I started to work on basic lingustic tasks, namely morphological analysis. And started to do that using Lisp of course, although suspect that using C++ (with its cool STL) would be much faster to develop.
To date I implemented a simple algorithm to calculate Levenshtein-Damerau distance between words, which can be used for fuzzy text search. Effectively that's what ispell does.
Now I work on morphological analysis itself. I decided to start with Russian language for this, since I know it quite good, and it is rather complex one. Application should get a word and provide morphological tag for this: whether it is noun, verb or whatever else, which case or conjugation it has and so on.
I want to use a trainig corpora to teach algorithm about lemmes and inflexions, which then can be used to determine other forms and try to guess them if there is no strict match. I will use rather simple algorithm - separate endings and use them as a pointer to RADIX tree roots, which will contain reversed testing word roots. Ending and matched root will allow to determine morphological nature of the word.
To date I finished simple compressed RADIX tree implementation in Lisp, but there is a huge problem with trainig corpora. Did I say that all linguists are greedy bastards? There are no morphologically tagged corporas in public access, and even those who claim having it, does not provide such access, at least I did not find it anywhere except wikipedia.
Which in turn provides it as a HTML page like this, and of course there is no strict template or at least standard format for morphological part of the page. So it can add some additional tags or symbols between strings and so on. I implemented a simple Lisp HTTP downloader, which tries to analyze wikipedia pages and select morphological information, but to date it only work for nouns and adjectives. Next task is verb.
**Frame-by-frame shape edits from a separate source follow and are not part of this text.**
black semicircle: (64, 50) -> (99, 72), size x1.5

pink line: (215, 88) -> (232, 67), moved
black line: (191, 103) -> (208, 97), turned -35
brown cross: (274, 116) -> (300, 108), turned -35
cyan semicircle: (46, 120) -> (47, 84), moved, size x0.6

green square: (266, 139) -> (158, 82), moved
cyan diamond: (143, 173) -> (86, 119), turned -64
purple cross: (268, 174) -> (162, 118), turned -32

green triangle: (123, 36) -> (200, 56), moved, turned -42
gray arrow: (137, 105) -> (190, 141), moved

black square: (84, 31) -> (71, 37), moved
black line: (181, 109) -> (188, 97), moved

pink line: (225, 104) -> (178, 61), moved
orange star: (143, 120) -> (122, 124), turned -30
Then I will be able to build a testing corpora and create morphological parser. I expect this is already implemented in ispell, and I could use its dictionaries, but I was not able to find out how to make it dump morphological information about words.
The main question is why do I need this? And the answer is 'for lulz'. Plan is to create a simple grammatics generator, which will take training text, analyze every word and store learned grammatics. Then application will select some other words and produce sentences using those grammatics.
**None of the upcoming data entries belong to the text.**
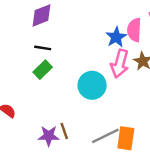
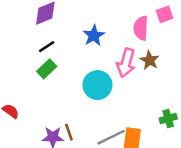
blue star: (116, 37) -> (94, 35), moved
black line: (43, 48) -> (47, 47), turned -42

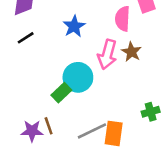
green rectangle: (47, 69) -> (61, 93), moved

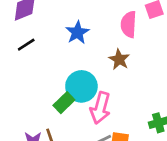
brown star: (131, 52) -> (119, 59), moved
pink arrow: (107, 54) -> (100, 108), moved

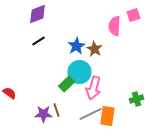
blue star: (77, 32) -> (76, 46), moved
brown star: (119, 59) -> (94, 49), moved

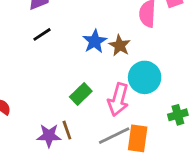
cyan circle: (79, 72) -> (145, 77), moved

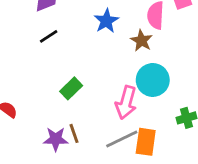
blue star: (95, 41) -> (106, 21), moved
brown star: (120, 45) -> (141, 41), moved
green rectangle: (81, 94) -> (71, 88), moved

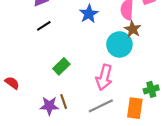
brown star: (141, 41) -> (133, 29), moved
cyan circle: (153, 80) -> (119, 44), moved
orange rectangle: (146, 142) -> (135, 108), moved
Stupid, but wery interesting, and allows to move furhter...
Stay tuned!
http://en.wikipedia.org/wiki/Cyc
The latest version of OpenCyc, 2.0, was released in July 2009. OpenCyc 1.0 includes the entire Cyc ontology containing hundreds of thousands of terms, along with millions of assertions relating the terms to each other, however these are mainly taxonomic assertions, not the complex rules available in Cyc. The knowledge base contains 47,000 concepts and 306,000 facts and can be browsed on the OpenCyc website.
It is a rather complex project and it aims at a little bit different direction. I want to implement simple grammatics analyzer with morphological feature first, and try to automatically build a database of relations of different objects, while Cyc implements a fair handcrafted knowledge base.